First of all, I was outside, and the weather was pretty good, as much as I can remember. Just sunny morning weather. I usually enjoy clouds (when they're not in their grey, shitty state that so many people seem to love for some Godknowswhy crazy-ass reason) but I specifically remember they were just too blurry. I like those really distinctly cumulus-lookin' clouds, and these clouds were kind of like that, I guess, but a little blurrier around the edges, which kind of bothered me. It almost looked like someone just unfocused my view of the sky, which is a dumb metaphor but I think it's also pretty apt. But anyway, these clouds were big teases.

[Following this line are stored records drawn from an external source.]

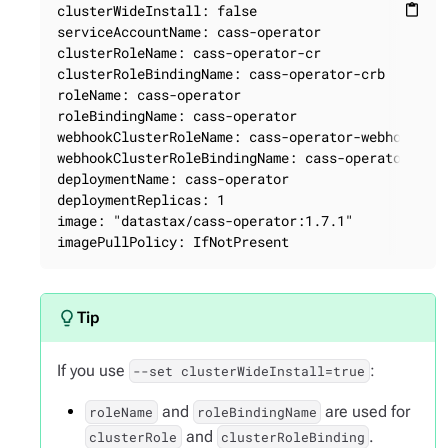
clusterWideInstall: false

content_paste
serviceAccountName: cass-operator

clusterRoleName: cass-operator-cr

clusterRoleBindingName: cass-operator-crb

roleName: cass-operator

roleBindingName: cass-operator

webhookClusterRoleName: cass-operator-webhook

webhookClusterRoleBindingName: cass-operator-webh
deploymentName: cass-operator

deploymentReplicas: 1

image: "datastax/cass-operator:1.7.1"

imagePullPolicy: IfNotPresent
If you use
:
--set clusterWideInstall=true
and
are used for
roleName
roleBindingName
and
.
clusterRole
clusterRoleBinding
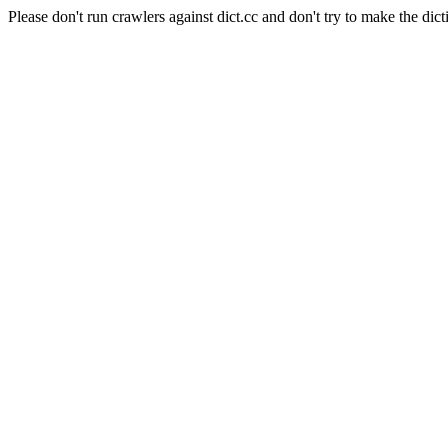
Please don't run crawlers against dict.cc and don't try to make the dict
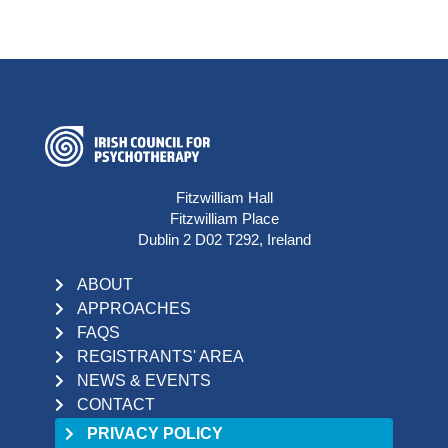
Fitzwilliam Hall
Fitzwilliam Place
Dublin 2 D02 T292, Ireland
ABOUT
APPROACHES
FAQS
REGISTRANTS' AREA
NEWS & EVENTS
CONTACT
PRIVACY POLICY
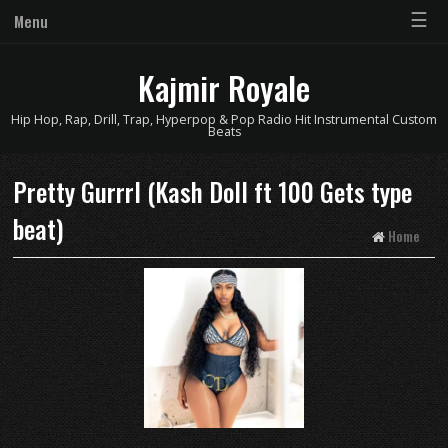
☰
Menu
Kajmir Royale
Hip Hop, Rap, Drill, Trap, Hyperpop & Pop Radio Hit Instrumental Custom
Beats
Pretty Gurrrl (Kash Doll ft 100 Gets type
beat)
Home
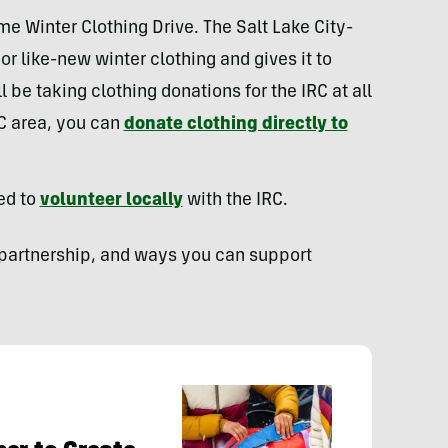
e Winter Clothing Drive. The Salt Lake City-
r like-new winter clothing and gives it to
 be taking clothing donations for the IRC at all
SLC area, you can
donate clothing directly to
ed to
volunteer locally
with the IRC.
 partnership, and ways you can support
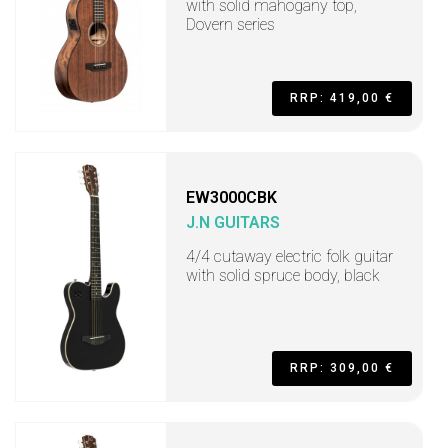
with solid mahogany top,
Dovern series
RRP: 419,00 €
EW3000CBK
J.N GUITARS
4/4 cutaway electric folk guitar
with solid spruce body, black
RRP: 309,00 €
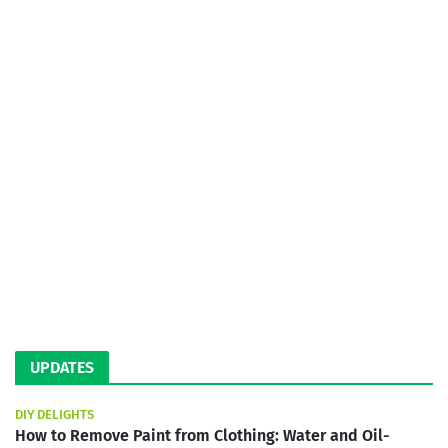
UPDATES
DIY DELIGHTS
How to Remove Paint from Clothing: Water and Oil-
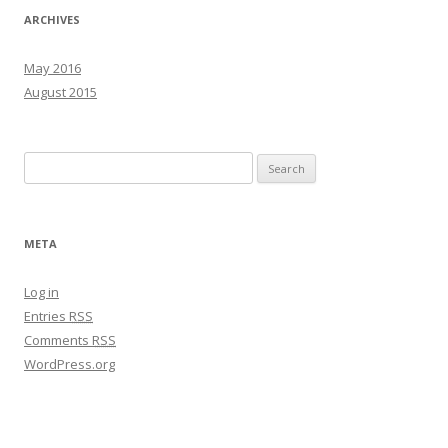
ARCHIVES
May 2016
August 2015
Search
for:
META
Log in
Entries
RSS
Comments
RSS
WordPress.org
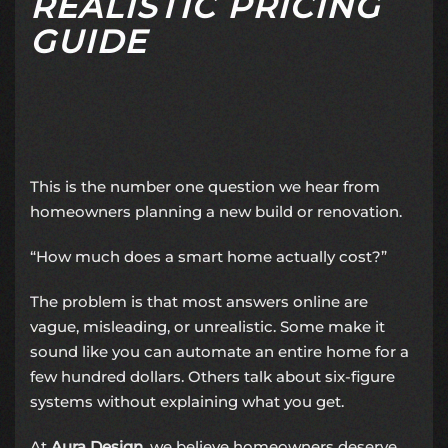
REALISTIC PRICING
GUIDE
This is the number one question we hear from
homeowners planning a new build or renovation.
“How much does a smart home actually cost?”
The problem is that most answers online are
vague, misleading, or unrealistic. Some make it
sound like you can automate an entire home for a
few hundred dollars. Others talk about six-figure
systems without explaining what you get.
At
Aura Design
, we believe homeowners deserve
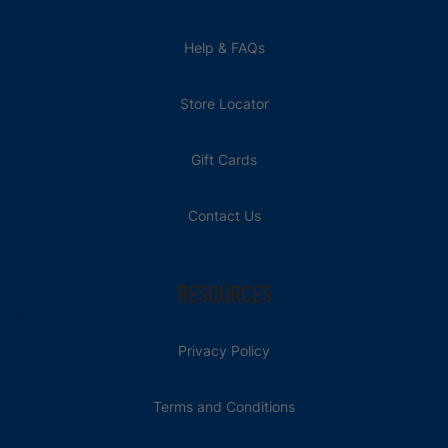
Help & FAQs
Store Locator
Gift Cards
Contact Us
RESOURCES
Privacy Policy
Terms and Conditions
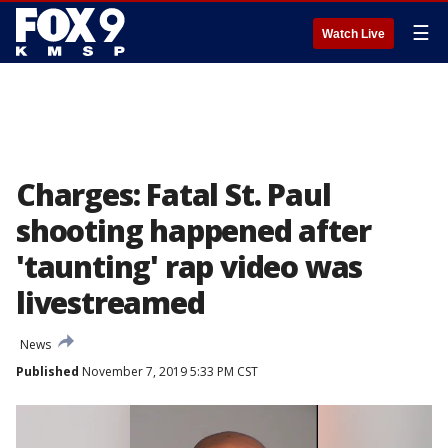
☰
Watch Live
Charges: Fatal St. Paul
shooting happened after
'taunting' rap video was
livestreamed
News
Published
November 7, 2019 5:33 PM CST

I just like seeing lots of shadows and whatnot on clouds.
But, anyway, my job was to stand on Grindley ushering students towards the gym while telling their parents that they were not allowed on campus, I'm not entirely sure why they weren't allowed on campus, but I was told to do so, so I did. I was pretty bad at it, I guess, muttering and all, but most parents got the point. Some parents were really nice, others were a bit more strange/passive aggressive (I'm talking to you, Bluetooth guy). I was behind the English building watching that side gate in our fence, so it was a pretty straight shot right to the gym, so lots of parents stood outside the fence and watched their kids walk there. It was weird, the parents seemed exponentially more worried than the kids, especially when I told them they couldn't accompany them to the gym. I guess it was mostly a "My little baby girl./boy's all grown-up" kind of thing. I understood. And I couldn't help but see bits and pieces of myself in a lot of the kids that came in to test and bits and pieces of my mom and dad in a lot of their parents. And I might have just been getting bored on the job, but I think I saw lots of doppelgangers of people from our grade, too. I started wondering what kind of filter the entrance exam serves as for the types of people it accepts. I thought it was weird how recently so much emphasis and value has been put into education, which is well-deserved, I guess, but it seems like, seeing how it's so valued, some reform should occur, or at least more money, I don't know. I don't know where I'm going with this. I guess what I'm trying to convey is the feeling I got watching parents say goodbye and wishing good luck to their children as if they'd never see them ever again, it was weird, I could almost hear the string orchestra in the back. Well, yes. Okay, just felt like putting off work somehow. I'm being to despise the work I'm given at school, now, not for very good reason than my own laziness, I suppose.

Saturday, March 6
So my house was almost completely empty for a week and a half, and before this glorious period ended, I assumed that people would come over and we'd have all sorts of fun at my house. Aside from a pitiful excuse of a study party with Alex and Afnan and a couple obligatory visits from Chris my empty house wasn't put to much good use. Not to say I don't enjoy being in the house by myself, but I've never really had it empty for such an extended period of time, and I would have loved to have had people over. It was a wasted opportunity and I guess it's my fault, assuming people would want to come over to my house in the first place.

Obviously it's difficult for me to view myself from an outside perspective. I can't know exactly what I sound like to you, or what I smell like to you, or what I look like to you.
How I think and how I react are the only ways I know how to think and react, and how I speak and how I joke and how I show dislike and how I show affection and how I show effort and how I show excitement are all the only ways I know how to do all of those things, too. Anyway, my cousins are over and now I must go and socialize and exhibit to them how maximally awkward their genes will allow them to be. I don't know, sometimes I feel like everyone got some sort of email or handbook and I didn't.